Remix.run Logo
bob1029 3 hours ago

I have a really strong suspicion that there is something different about OAI prepaid tokens in the API vs elsewhere. I've been able to get away with spending less than $150/m on average while many peers are hitting 10x that.

I am curious how many on HN have manually configured their copilot install with a custom OAI token for 5.4/5.5. In my experience, the performance difference over the built in subscription models is immense. This setup tends to solve the problem so quickly and reliably that any desire to have it run while I'm asleep seems absolutely ridiculous. The performance is constant throughout the day and week.

I think what might be happening is that we are chasing the cost optimization rabbit a little bit too hard. Capability is weird dimension to quantify. A weaker model is not weaker in a linear way. It's usually this incredibly tall brick wall of a discrete go/no-go. If the model can't do the task, it doesn't matter how cheap the tokens are. Something approaching the inverse is also largely true.
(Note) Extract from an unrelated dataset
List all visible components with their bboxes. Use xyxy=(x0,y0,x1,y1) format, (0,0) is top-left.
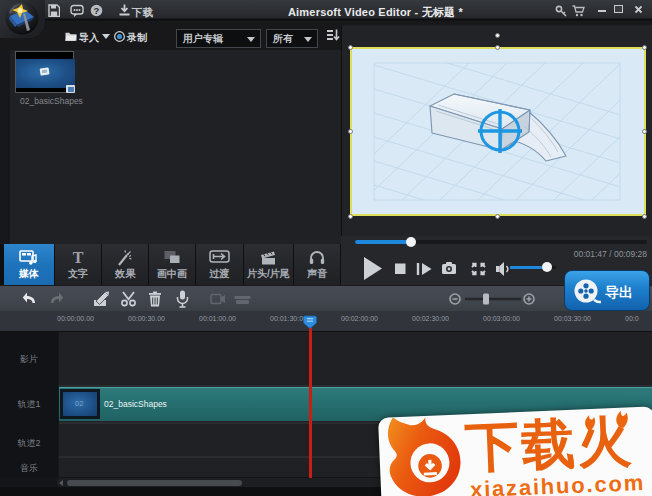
svg-text:?: ? xyxy=(94,5,100,16)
Focus on the capability (is this giving my customer what they want) instead of the cost, and you will likely find that the cost never reaches a threshold where you even begin to worry about it. Starting from a position of cost optimization tends to spiral into a dark place.

throawayonthe 2 hours ago | parent [-]

> any desire to have it run while I'm asleep seems absolutely ridiculous.

could that be the difference from your peers? :p (real question b/c if you brought it up you're probably seeing others do it)

bob1029 2 hours ago | parent [-]

The point I'm trying to make is the reason a lot of people are resorting to the 24/7 Ralph loops is because they're using weaker models that need an incredible number of attempts to make any progress. The Death Star has different game theoretic implications. You probably don't need it to be lasering entire planets while you sleep, assuming the laser system actually works as advertised. I've never had a copilot run that took so long that I had to get up from my PC. Maybe 10 minutes. What the hell can run for 24 hours and still converge in a meaningful way?